Sudah dua tahun dari akhir cerita itu, tapi, sepertinya saya tidak mau buru-buru untuk mencari penggantimu. Mungkin suatu hari nanti ketika saya sudah tidak memiliki rasa apa-apa untukmu.Saya jadi teringat betapa lucunya kita. Kita selalu berbicara tentang bahagia, rencana kita yang akan melawan dunia bersama-sama, dan angan kita untuk bersama selamanya.
Saya masih ingat kalau kamu ingin menonton konser Coldplay. Saya masih ingat kalau kamu ingin menaikkan haji ibumu. Saya ingat betapa jengkelnya kamu dengan Salma, adikmu. Saya masih ingat semuanya. Saya tidak akan pernah lupa.Oh iya, saya juga masih ingat saat kau membuat mie yang salah. Kamu malah menuangkan banyak kuah ke miemu, padahal itu mie goreng! Saya juga ingat ketika aku menemani kamu belajar di telpon hingga larut malam. Saya masih ingat awal perkenalan kita dulu. Tepatnya, saya menolak lupa dengan itu semua.
Ketahuilah, saya adalah pelupa yang tidak pernah bisa melupakan kamu.
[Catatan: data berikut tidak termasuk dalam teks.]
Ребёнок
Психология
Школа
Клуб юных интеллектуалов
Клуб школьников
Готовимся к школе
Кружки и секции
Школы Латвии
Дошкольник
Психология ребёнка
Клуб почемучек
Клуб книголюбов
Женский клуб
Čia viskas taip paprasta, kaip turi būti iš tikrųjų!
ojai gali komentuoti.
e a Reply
Dulu, saya merasa saya akan merasakan momen itu selamanya denganmu.
Dulu, saya merasa saya akan terus menjadi sosok yang pertama kamu ingat pada pagi hari dan terakhir saat kamu terlelap.
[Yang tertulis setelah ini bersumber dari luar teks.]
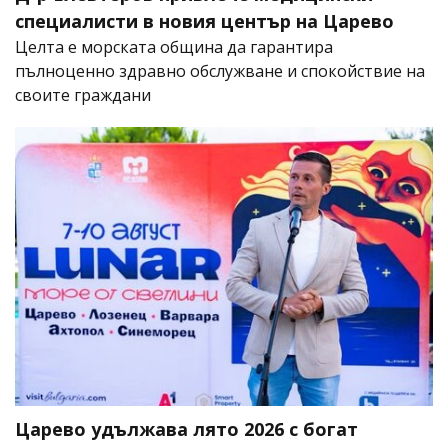
специалисти в новия център на Царево
Целта е морската община да гарантира
пълноценно здравно обслужване и спокойствие на
своите граждани
Царево удължава лято 2026 с богат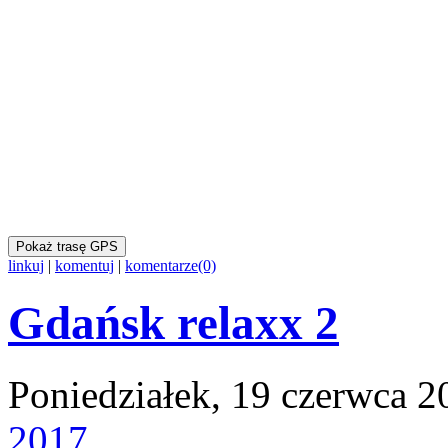
Pokaż trasę GPS
linkuj
|
komentuj
|
komentarze(0)
Gdańsk relaxx 2
Poniedziałek, 19 czerwca 2
2017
Dulu, saya merasa saya akan terus dinyanyikan lagu-lagu olehmu sebelum saya hendak tidur atau sedang marah.
Dulu, saya kira saya akan terus mendengar helaan napasmu ketika kamu lupa mematikan telpon sebelum kamu tertidur.
Dulu, saya kira kamu akan terus memelukku ketika saya terluka.
Dulu, saya kira kamu takkan pergi lama-lama, namun kenyataannya, kamu mungkin akan pergi selamanya.
Di mana pun kamu berada, ketahuilah kalau kamu akan selalu hidup di hati saya. Kamu hidup di masa lalu saya bersama tumpukan puisi dan memori. Kamu takkan saya lupa, tidak peduli saya akan jatuh cinta seribu kali, sekali, atau tidak sama sekali. Kamu selalu ada di dalam sudut hati terkecil saya.
Perpisahan ini bukalah hal yang saya harapkan, tapi inilah kenyataan. Saya harus belajar menerima. Saya harus belajar kalau cinta tak selalu berakhir manis, namun bisa juga tragis. Saya harus tahu kalau cinta tak selalu tentang mempertahankan, namun juga melepaskan dan mengikhlaskan.
Saya sudah ikhlas, walaupun terkadang, ketika lagu favoritmu terputar di radio, saya langsung menangis mendengarnya. Saya sudah ikhlas melihat kamu bahagia tanpa saya. Saya takkan mengusik atau mengemis-ngemismu untuk kembali.
Walaupun terkadang saya ingin menceritakan kehidupanku di sini tanpamu, menceritakan mengapa aku bisa sebodoh itu di masa lalu.
Namun, saya tahu kalau tidak semua hal butuh penjelasan. Saya juga tidak memaksamu untuk tahu atau mengerti. Itu hakmu untuk pergi.Satu hal yang harus kamu tahu, saya bahagia melihatmu bahagia.
Berbahagialah, demi kebahagiaan saya dan kamu sendiri.
Saya di sini hanya bisa mendoakanmu, tanpa bisa hadir di sisimu seperti dulu.
Oh iya, saya ingin berterimakasih kepadamu.
Terimakasih untuk pernah ada.
Terimakasih karena dulu kau mau mencintai saya.